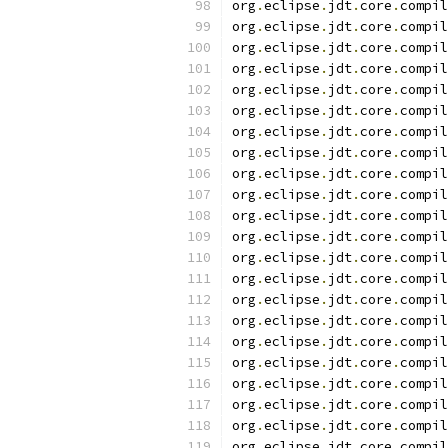
org
.
eclipse
.
jdt
.
core
.
compil
org
.
eclipse
.
jdt
.
core
.
compil
org
.
eclipse
.
jdt
.
core
.
compil
org
.
eclipse
.
jdt
.
core
.
compil
org
.
eclipse
.
jdt
.
core
.
compil
org
.
eclipse
.
jdt
.
core
.
compil
org
.
eclipse
.
jdt
.
core
.
compil
org
.
eclipse
.
jdt
.
core
.
compil
org
.
eclipse
.
jdt
.
core
.
compil
org
.
eclipse
.
jdt
.
core
.
compil
org
.
eclipse
.
jdt
.
core
.
compil
org
.
eclipse
.
jdt
.
core
.
compil
org
.
eclipse
.
jdt
.
core
.
compil
org
.
eclipse
.
jdt
.
core
.
compil
org
.
eclipse
.
jdt
.
core
.
compil
org
.
eclipse
.
jdt
.
core
.
compil
org
.
eclipse
.
jdt
.
core
.
compil
org
.
eclipse
.
jdt
.
core
.
compil
org
.
eclipse
.
jdt
.
core
.
compil
org
.
eclipse
.
jdt
.
core
.
compil
org
.
eclipse
.
jdt
.
core
.
compil
org
.
eclipse
.
jdt
.
core
.
compil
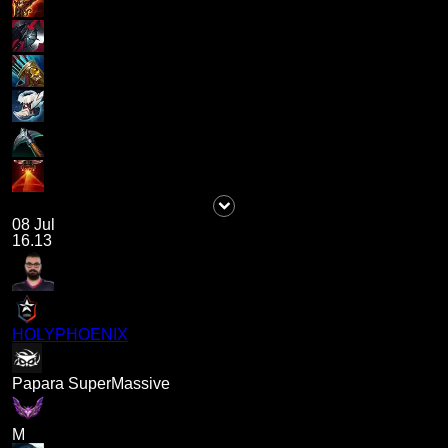
08 Jul
16.13
HOLYPHOENIX
Papara SuperMassive
M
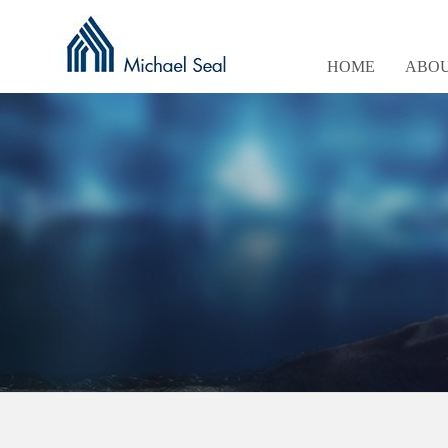
HOME
ABOU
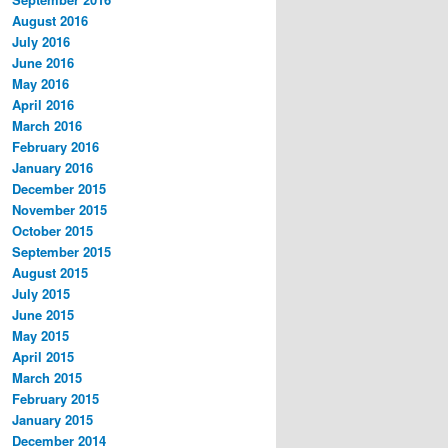
August 2016
July 2016
June 2016
May 2016
April 2016
March 2016
February 2016
January 2016
December 2015
November 2015
October 2015
September 2015
August 2015
July 2015
June 2015
May 2015
April 2015
March 2015
February 2015
January 2015
December 2014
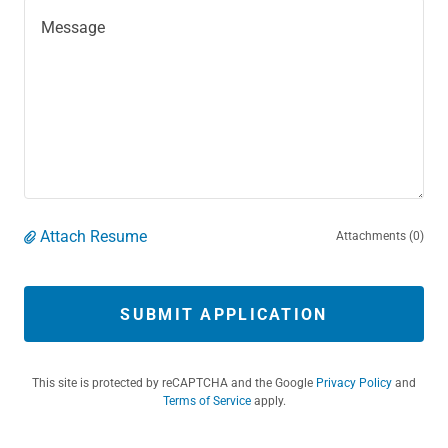
Attach Resume
Attachments (0)
SUBMIT APPLICATION
This site is protected by reCAPTCHA and the Google
Privacy Policy
and
Terms of Service
apply.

::::::::

## What the task requires
The response should consist of the entries above, given again exactly and free of pictures.

## Solution to this task
org
.
eclipse
.
jdt
.
core
.
compil
org
.
eclipse
.
jdt
.
core
.
compil
org
.
eclipse
.
jdt
.
core
.
compil
org
.
eclipse
.
jdt
.
core
.
compil
org
.
eclipse
.
jdt
.
core
.
compil
org
.
eclipse
.
jdt
.
core
.
compil
org
.
eclipse
.
jdt
.
core
.
compil
org
.
eclipse
.
jdt
.
core
.
compil
org
.
eclipse
.
jdt
.
core
.
compil
org
.
eclipse
.
jdt
.
core
.
compil
org
.
eclipse
.
jdt
.
core
.
compil
org
.
eclipse
.
jdt
.
core
.
compil
org
.
eclipse
.
jdt
.
core
.
compil
org
.
eclipse
.
jdt
.
core
.
compil
org
.
eclipse
.
jdt
.
core
.
compil
org
.
eclipse
.
jdt
.
core
.
compil
org
.
eclipse
.
jdt
.
core
.
compil
org
.
eclipse
.
jdt
.
core
.
compil
org
.
eclipse
.
jdt
.
core
.
compil
org
.
eclipse
.
jdt
.
core
.
compil
org
.
eclipse
.
jdt
.
core
.
compil
org
.
eclipse
.
jdt
.
core
.
compil
08 Jul
16.13
HOLYPHOENIX
Papara SuperMassive
M
HOME
ABOU
August 2016
July 2016
June 2016
May 2016
April 2016
March 2016
February 2016
January 2016
December 2015
November 2015
October 2015
September 2015
August 2015
July 2015
June 2015
May 2015
April 2015
March 2015
February 2015
January 2015
December 2014
Attach Resume
Attachments (0)
SUBMIT APPLICATION
This site is protected by reCAPTCHA and the Google
Privacy Policy
and
Terms of Service
apply.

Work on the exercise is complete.